In [None]:
import numpy as np
import pandas as pd
import matplotlib.pyplot as plt
import pylcs as LCS

In [None]:
# Import cell data
cell_data = pd.read_csv('data/cells_no_repeats.csv', index_col=0)
print(cell_data.shape)
display(cell_data.head())

In [None]:
# Import sequence data
sequences_df = pd.read_csv('data/dendritic_sequences/dendritic_sequences_ids.csv', index_col=0)
print(sequences_df.shape)
display(sequences_df.iloc[:10])

In [None]:
import math
import string

# Convert a pt_root_id index to a string of printable characters
def map_to_printable_string(number, length):
    if 0 <= number <= 56208:
        printable_chars = string.printable[:-6]  # Exclude non-printable characters
        base = len(printable_chars)
        
        encoded = ""
        while number > 0:
            number, index = divmod(number, base)
            encoded = printable_chars[index] + encoded
        
        # Pad with leading zeros if needed
        padding = length - len(encoded)
        encoded = printable_chars[0] * padding + encoded
        
        return encoded
    else:
        raise ValueError("Number must be in the range 0 to 56208")

In [None]:
def get_printable(encoded_str, encoding_map):
    return "".join([encoding_map[c] for c in encoded_str])

In [None]:
pt_root_ids = cell_data['pt_root_id'].unique()

max_value = len(pt_root_ids) - 1
num_unique_chars = len(string.printable[:-6])  # Excluding non-printable characters
min_string_length = math.ceil(math.log(max_value + 1, num_unique_chars))

In [None]:
# Create dictionary mapping pt_root_id to a single unique unicode character
pt_root_id_to_char = {pt_root_id: chr(i) for i, pt_root_id in enumerate(pt_root_ids)}
pt_root_id_to_char[-1] = '' # Add empty string to replace padding

char_to_pt_root_id = {v: k for k, v in pt_root_id_to_char.items()}
print(f'Number of unique pt_root_ids: {len(pt_root_ids)}')
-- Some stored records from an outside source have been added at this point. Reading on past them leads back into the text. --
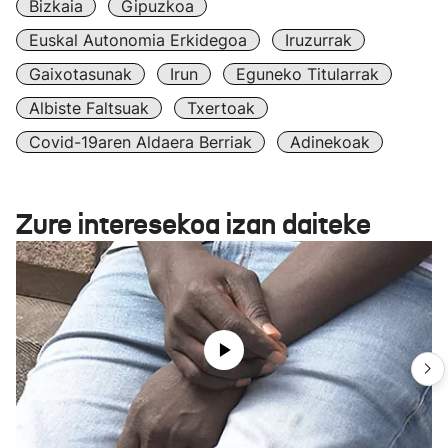
Bizkaia
Gipuzkoa
Euskal Autonomia Erkidegoa
Iruzurrak
Gaixotasunak
Irun
Eguneko Titularrak
Albiste Faltsuak
Txertoak
Covid-19aren Aldaera Berriak
Adinekoak
Zure interesekoa izan daiteke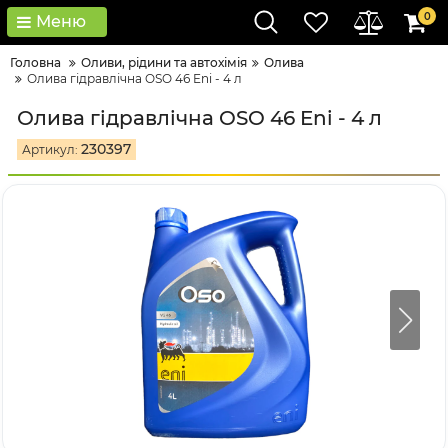
0
Меню
Головна
Оливи, рідини та автохімія
Олива
Олива гідравлічна OSO 46 Eni - 4 л
Олива гідравлічна OSO 46 Eni - 4 л
230397
Артикул: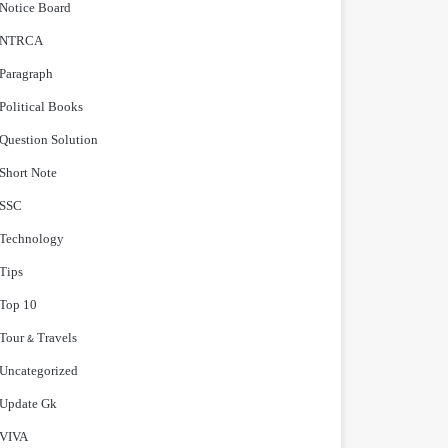
Notice Board
NTRCA
Paragraph
Political Books
Question Solution
Short Note
‍SSC
Technology
Tips
Top 10
Tour & Travels
Uncategorized
Update Gk
VIVA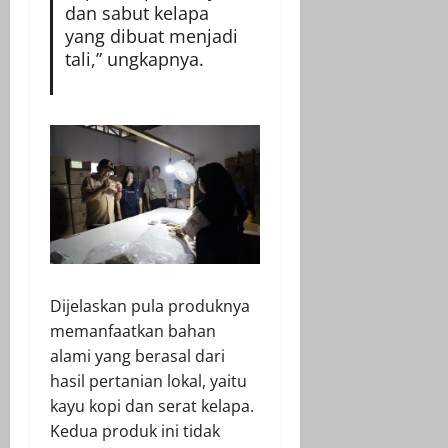
dan sabut kelapa
yang dibuat menjadi
tali,” ungkapnya.
Dijelaskan pula produknya
memanfaatkan bahan
alami yang berasal dari
hasil pertanian lokal, yaitu
kayu kopi dan serat kelapa.
Kedua produk ini tidak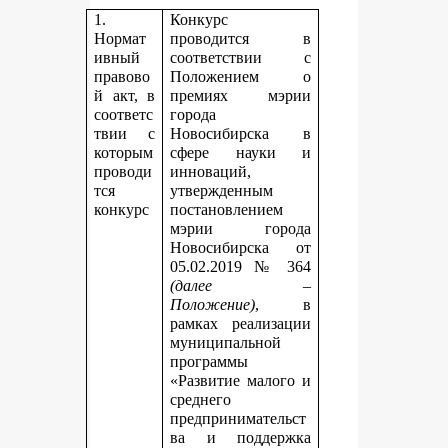
1.
Конкурс
Нормат
проводится в
ивный
соответствии с
правово
Положением о
й акт, в
премиях мэрии
соответс
города
твии с
Новосибирска в
которым
сфере науки и
проводи
инноваций,
тся
утвержденным
конкурс
постановлением
мэрии города
Новосибирска от
05.02.2019 № 364
(далее –
Положение)
, в
рамках реализации
муниципальной
программы
«Развитие малого и
среднего
предпринимательст
ва и поддержка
# Create dictionary mapping pt_root_id char encoding to printable string
char_encoding_to_printable_string = {pt_root_id_to_char[pt_root_id]: '<' + map_to_printable_string(i, min_string_length) + '>' for i, pt_root_id in enumerate(pt_root_ids)}
printable_string_to_pt_root_id = {v: char_to_pt_root_id[k] for k, v in char_encoding_to_printable_string.items()}
print(f'Minimum string length: {min_string_length}')

In [None]:
# Test encoding
test_id = 864691134884741370
print(f'pt_root_id: {test_id}')
print(f'Size of unique Encoding: {len(pt_root_id_to_char[test_id])}')
print(f'Encoded: {char_encoding_to_printable_string[pt_root_id_to_char[test_id]]}')
print(f'Decoded: {printable_string_to_pt_root_id[char_encoding_to_printable_string[pt_root_id_to_char[test_id]]]}')

In [None]:
# Pre-process sequences: convert from pandas dataframe to list of strings
sequences = []
sequences_printable = []
for _, sequence_row in sequences_df.iterrows():
    cur_sequence = ''
    for rank in sequences_df.columns[1:]:
        cur_sequence += pt_root_id_to_char[sequence_row[rank]]
    sequences.append(cur_sequence)
    sequences_printable.append(get_printable(cur_sequence, char_encoding_to_printable_string))
    print(_, len(cur_sequence), get_printable(cur_sequence, char_encoding_to_printable_string))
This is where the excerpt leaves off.